NAHS students create unique bra, “Bra ha ha” event for breast cancer awareness

courtesy of NAHS
NAHS ENTERED THIS brilliant creation into the recent Bra-ha-ha event, a fundraiser to spread breast cancer awareness. The school’s Art students won first place in the School Division category for their quilled paper entry.

 

Students involved in the National Art Honor Society (NAHS)recently won first place in the school division category at the annual “Bra Ha Ha” event held to spread breast cancer awareness during the month of October. The contest itself is a fundraiser for  community members around Hampton Roads in effort to provide free mammograms and breast health services.

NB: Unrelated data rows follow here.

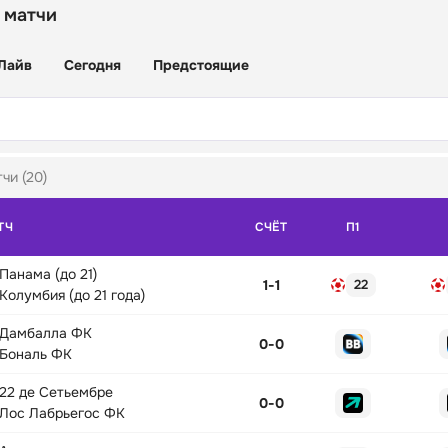
 матчи
Лайв
Сегодня
Предстоящие
чи (20)
ТЧ
СЧЁТ
П1
Панама (до 21)
1
-
1
22
Колумбия (до 21 года)
Дамбалла ФК
0
-
0
Бональ ФК
22 де Сетьембре
0
-
0
Лос Лабрьегос ФК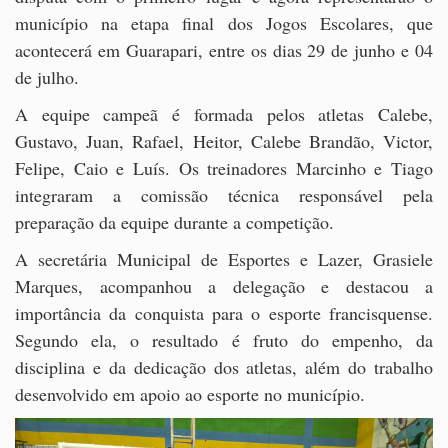
município na etapa final dos Jogos Escolares, que
acontecerá em Guarapari, entre os dias 29 de junho e 04
de julho.
A equipe campeã é formada pelos atletas Calebe,
Gustavo, Juan, Rafael, Heitor, Calebe Brandão, Victor,
Felipe, Caio e Luís. Os treinadores Marcinho e Tiago
integraram a comissão técnica responsável pela
preparação da equipe durante a competição.
A secretária Municipal de Esportes e Lazer, Grasiele
Marques, acompanhou a delegação e destacou a
importância da conquista para o esporte francisquense.
Segundo ela, o resultado é fruto do empenho, da
disciplina e da dedicação dos atletas, além do trabalho
desenvolvido em apoio ao esporte no município.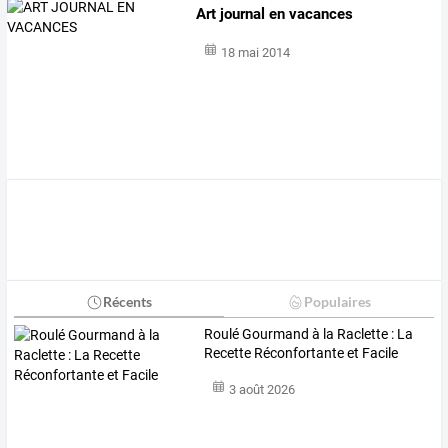
Art journal en vacances
18 mai 2014
Récents
Populaires
Roulé Gourmand à la Raclette : La
Recette Réconfortante et Facile
3 août 2026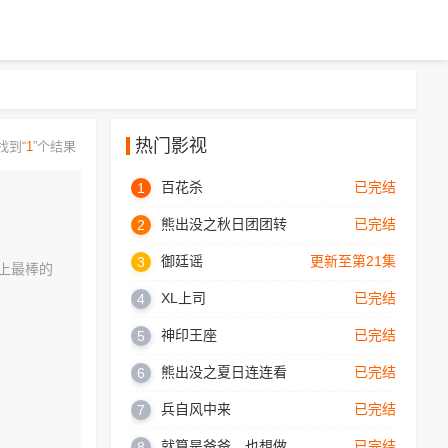
热门影视
找到“
1
”个结果
百花杀
已完结
1
熊出没之秋日团团转
已完结
2
御廷谣
更新至第21集
3
上最棒的
XL上司
已完结
4
神印王座
已完结
5
熊出没之夏日连连看
已完结
6
兵自风中来
已完结
7
就算是爸爸，也想做
已完结
8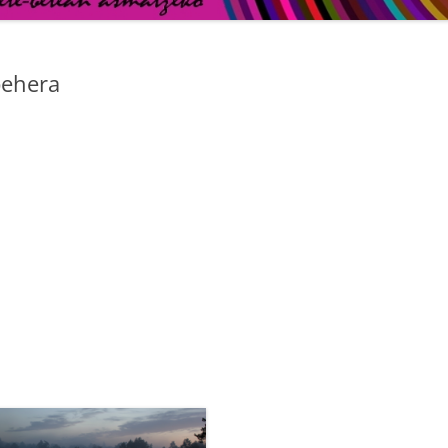
behera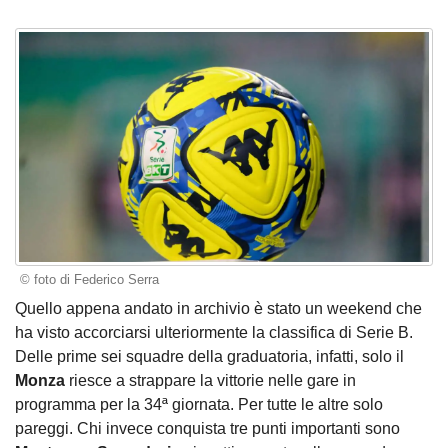
© foto di Federico Serra
Quello appena andato in archivio è stato un weekend che
ha visto accorciarsi ulteriormente la classifica di Serie B.
Delle prime sei squadre della graduatoria, infatti, solo il
Monza
riesce a strappare la vittorie nelle gare in
programma per la 34ª giornata. Per tutte le altre solo
pareggi. Chi invece conquista tre punti importanti sono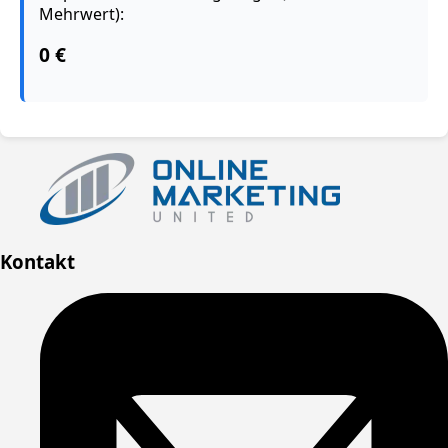
Mehrwert):
0 €
Kontakt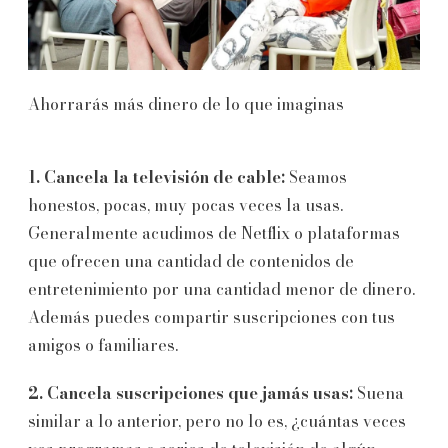
Ahorrarás más dinero de lo que imaginas
1. Cancela la televisión de cable:
Seamos
honestos, pocas, muy pocas veces la usas.
Generalmente acudimos de Netflix o plataformas
que ofrecen una cantidad de contenidos de
entretenimiento por una cantidad menor de dinero.
Además puedes compartir suscripciones con tus
amigos o familiares.
2. Cancela suscripciones que jamás usas:
Suena
similar a lo anterior, pero no lo es, ¿cuántas veces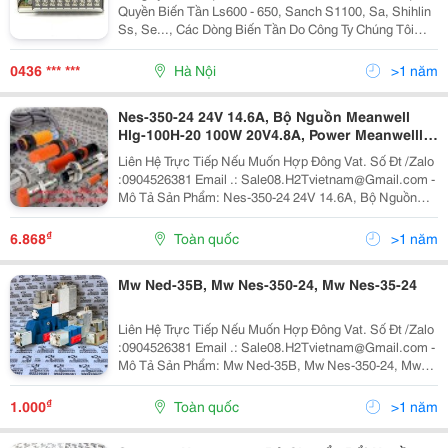
Quyền Biến Tần Ls600 - 650, Sanch S1100, Sa, Shihlin
Ss, Se..., Các Dòng Biến Tần Do Công Ty Chúng Tôi
Phân Phối: + Biến Tần Ls: - Ls600 2001N/Sn1;
2002N/Sn1; 2003N/Sn1 - Ls600 4001N/Sn1, 4
0436 *** ***
Hà Nội
>1 năm
002N/Sn1; 4
Nes-350-24 24V 14.6A, Bộ Nguồn Meanwell
Hlg-100H-20 100W 20V4.8A, Power Meanwelll
S-350-12 Nes-350-12
Liên Hệ Trực Tiếp Nếu Muốn Hợp Đông Vat. Số Đt /Zalo
:0904526381 Email .: Sale08.H2Tvietnam@Gmail.com -
Mô Tả Sản Phẩm: Nes-350-24 24V 14.6A, Bộ Nguồn
Meanwell Hlg-100H-20 100W 20V4.8A, Power Meanwelll
S-350-12 Nes-350-12 Nes-350-27 27V...
₫
6.868
Toàn quốc
>1 năm
Mw Ned-35B, Mw Nes-350-24, Mw Nes-35-24
Liên Hệ Trực Tiếp Nếu Muốn Hợp Đông Vat. Số Đt /Zalo
:0904526381 Email .: Sale08.H2Tvietnam@Gmail.com -
Mô Tả Sản Phẩm: Mw Ned-35B, Mw Nes-350-24, Mw
Nes-35-24 Mw Power Nes-150-24, Mw S-25-12, Mw
Ystc-Yh-B2Ta / Ned-75B Mwi150-12 T8T,...
₫
1.000
Toàn quốc
>1 năm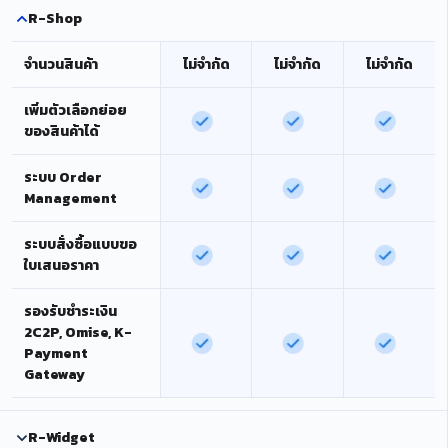
R-Shop
จำนวนสินค้า
ไม่จำกัด
ไม่จำกัด
ไม่จำกัด
เพิ่มตัวเลือกย่อย
ของสินค้าได้
ระบบ Order
Management
ระบบสั่งซื้อแบบขอ
ใบเสนอราคา
รองรับชำระเงิน
2C2P, Omise, K-
Payment
Gateway
R-Widget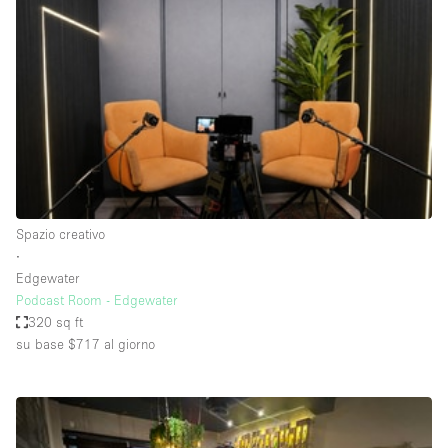
Servizio
Acquista
Conferenza
Meeting
Ufficio
fotografico
Condividi
Tipo di spazio
Acquista Condividi
Spazio creativo
∙
Altro
Edgewater
Appartamento/loft
Podcast Room - Edgewater
320 sq ft
Atelier / Laboratorio
su base $717
al giorno
Boutique/negozio
Camion
Container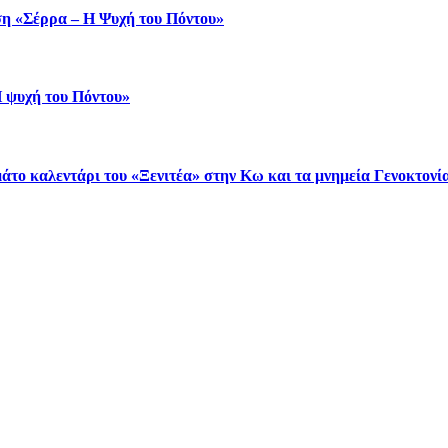
η «Σέρρα – Η Ψυχή του Πόντου»
 ψυχή του Πόντου»
άτο καλεντάρι του «Ξενιτέα» στην Κω και τα μνημεία Γενοκτονία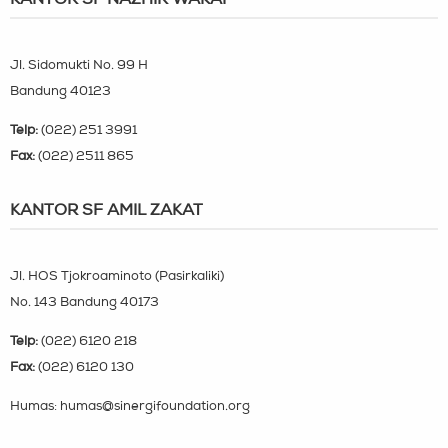
Jl. Sidomukti No. 99 H
Bandung 40123
Telp:
(022) 251 3991
Fax:
(022) 2511 865
KANTOR SF AMIL ZAKAT
Jl. HOS Tjokroaminoto (Pasirkaliki)
No. 143 Bandung 40173
Telp:
(022) 6120 218
Fax:
(022) 6120 130
Humas: humas@sinergifoundation.org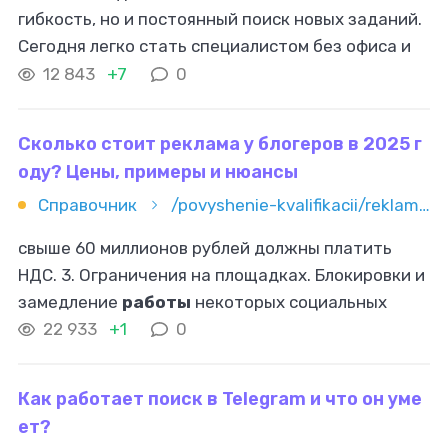
гибкость, но и постоянный поиск новых заданий.
Сегодня легко стать специалистом без офиса и
начальников, но сложно держать стабильный
12 843
+7
0
поток клиентов . Особенно
Сколько стоит реклама у блогеров в 2025 г
оду? Цены, примеры и нюансы
Справочник
/povyshenie-kvalifikacii/reklama-i-marketing/influence-marketing/skolko-stoit-reklama-u-blogerov-v-2025-godu-ceny-primery-i-nyuan
свыше 60 миллионов рублей должны платить
НДС. 3. Ограничения на площадках. Блокировки и
замедление
работы
некоторых социальных
сетей привели к росту спроса на доступные
22 933
+1
0
платформы. 4. Инфляционные факторы
Как работает поиск в Telegram и что он уме
ет?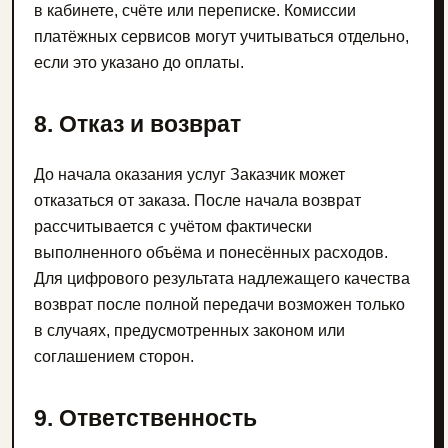
в кабинете, счёте или переписке. Комиссии
платёжных сервисов могут учитываться отдельно,
если это указано до оплаты.
8. Отказ и возврат
До начала оказания услуг Заказчик может
отказаться от заказа. После начала возврат
рассчитывается с учётом фактически
выполненного объёма и понесённых расходов.
Для цифрового результата надлежащего качества
возврат после полной передачи возможен только
в случаях, предусмотренных законом или
соглашением сторон.
9. Ответственность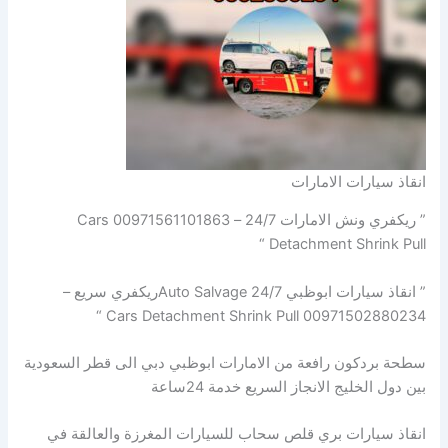
انقاذ سيارات الامارات
” ريكفري ونش الامارات 24/7 – 00971561101863 Cars
Detachment Shrink Pull “
” انقاذ سيارات ابوظبي Auto Salvage 24/7ريكفري سريع –
00971502880234 Cars Detachment Shrink Pull “
سطحة بردكون رافعة من الامارات ابوظبي دبي الى قطر السعودية
بين دول الخليج الانجاز السريع خدمة 24ساعة
انقاذ سيارات بري قلص سحاب للسيارات المغرزة والعالقة في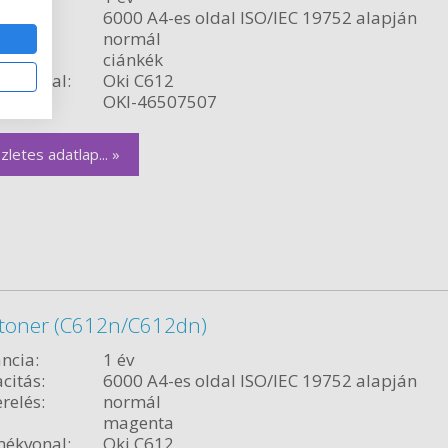
citás:
6000 A4-es oldal ISO/IEC 19752 alapján
relés:
normál
ciánkék
ékvonal:
Oki C612
szám:
OKI-46507507
zletes adatlap... »
 toner (C612n/C612dn)
ncia:
1 év
citás:
6000 A4-es oldal ISO/IEC 19752 alapján
relés:
normál
magenta
ékvonal:
Oki C612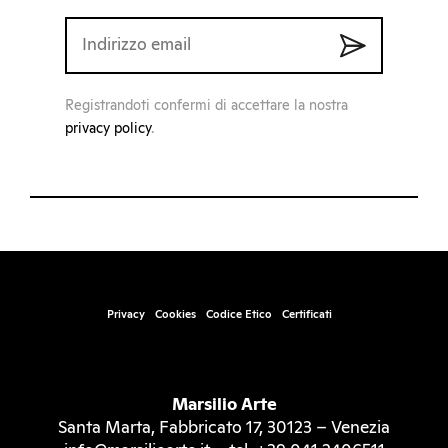
Registrandoti confermi di accettare la nostra
privacy policy
.
Privacy
Cookies
Codice Etico
Certificati
Marsilio Arte
Santa Marta, Fabbricato 17, 30123 – Venezia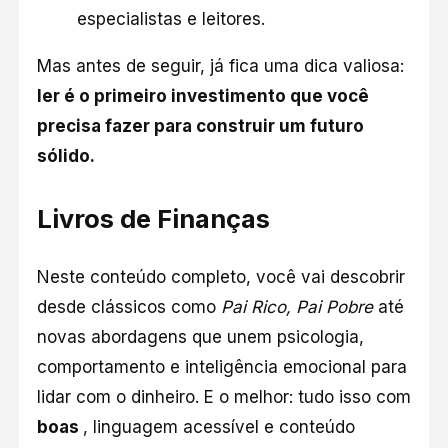
especialistas e leitores.
Mas antes de seguir, já fica uma dica valiosa:
ler é o primeiro investimento que você
precisa fazer para construir um futuro
sólido.
Livros de Finanças
Neste conteúdo completo, você vai descobrir
desde clássicos como
Pai Rico, Pai Pobre
até
novas abordagens que unem psicologia,
comportamento e inteligência emocional para
lidar com o dinheiro. E o melhor: tudo isso com
boas
, linguagem acessível e conteúdo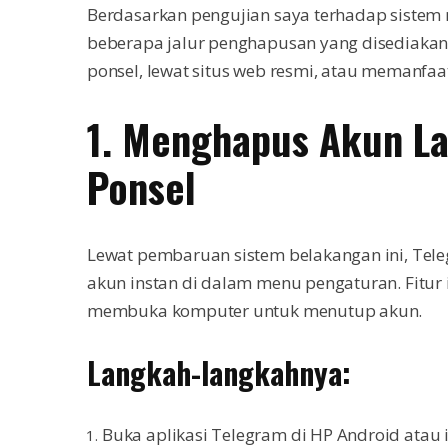
Berdasarkan pengujian saya terhadap sistem 
beberapa jalur penghapusan yang disediakan
ponsel, lewat situs web resmi, atau memanfaa
1. Menghapus Akun La
Ponsel
Lewat pembaruan sistem belakangan ini, Te
akun instan di dalam menu pengaturan. Fitur i
membuka komputer untuk menutup akun.
Langkah-langkahnya:
Buka aplikasi Telegram di HP Android atau 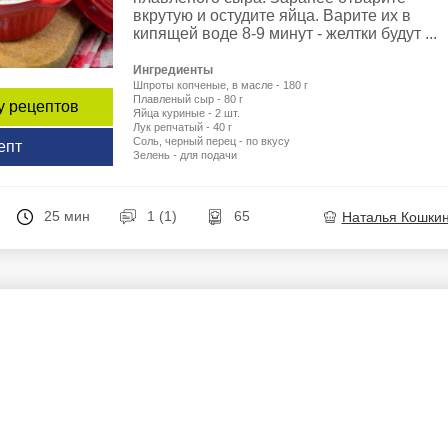
вкрутую и остудите яйца. Варите их в
кипящей воде 8-9 минут - желтки будут ...
Ингредиенты
Шпроты копченые, в масле - 180 г
Плавленый сыр - 80 г
у рецептов
Яйца куриные - 2 шт.
Лук репчатый - 40 г
Соль, черный перец - по вкусу
епт
Зелень - для подачи
25 мин
1 (1)
65
Наталья Кошки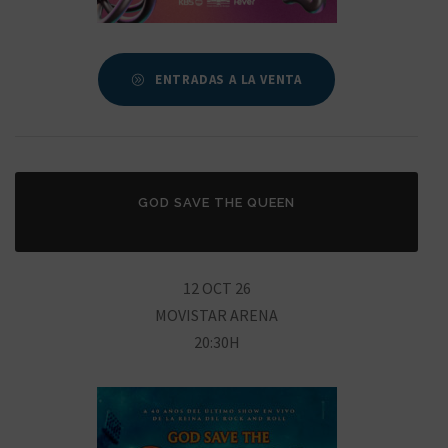
ENTRADAS A LA VENTA
GOD SAVE THE QUEEN
12 OCT 26
MOVISTAR ARENA
20:30H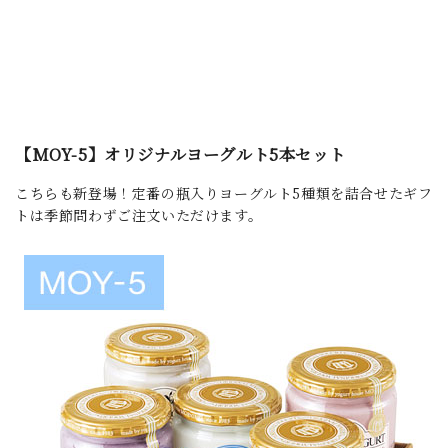
【MOY-5】オリジナルヨーグルト5本セット
こちらも新登場！定番の瓶入りヨーグルト5種類を詰合せたギフ
トは季節問わずご注文いただけます。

According to brahaha.org, the event is part of the Chesapeake Regional Health Foundation, a non-profit with the goal to fight breast cancer. The Bra-Ha-ha fundraiser, this year, was to invite and challenge interested community members to construct unique and over-the-top designs using a 38-C cup bra as their canvas, using breast cancer awareness as inspiration. Furthermore, all entries are unveiled at the Bra-ha-ha Awards Show and Auction, which serves as a fun tribute to those affected by breast cancer.

NAHS students were also invited to get in touch with their creative side by designing and developing a bra that represents the contest’s theme, “Dia de Vida”  or “Day of Life,” using colorful assortments of quilled paper to transform the bra into an exotic, floral masterpiece.  Junior Alaina Walton and  seven other  contributed time and effort into creating the bra before the contest deadline.

Although the contest was challenging, NAHS students including junior Alaina Walton and seven other Advanced Art students spent hours working on their entry before sponsor and Art teacher Jessica Van Vanhuyzen dropped the school’s entry off the day before the show. In the end, the students’ entry won first place in the school division of the Breast Cancer Awareness event.

“I am so proud of my students,” Van Vanhuyzen said. “This was a difficult undertaking, but it was a creative, bright and colorful way to spread awareness for a horrible disease.”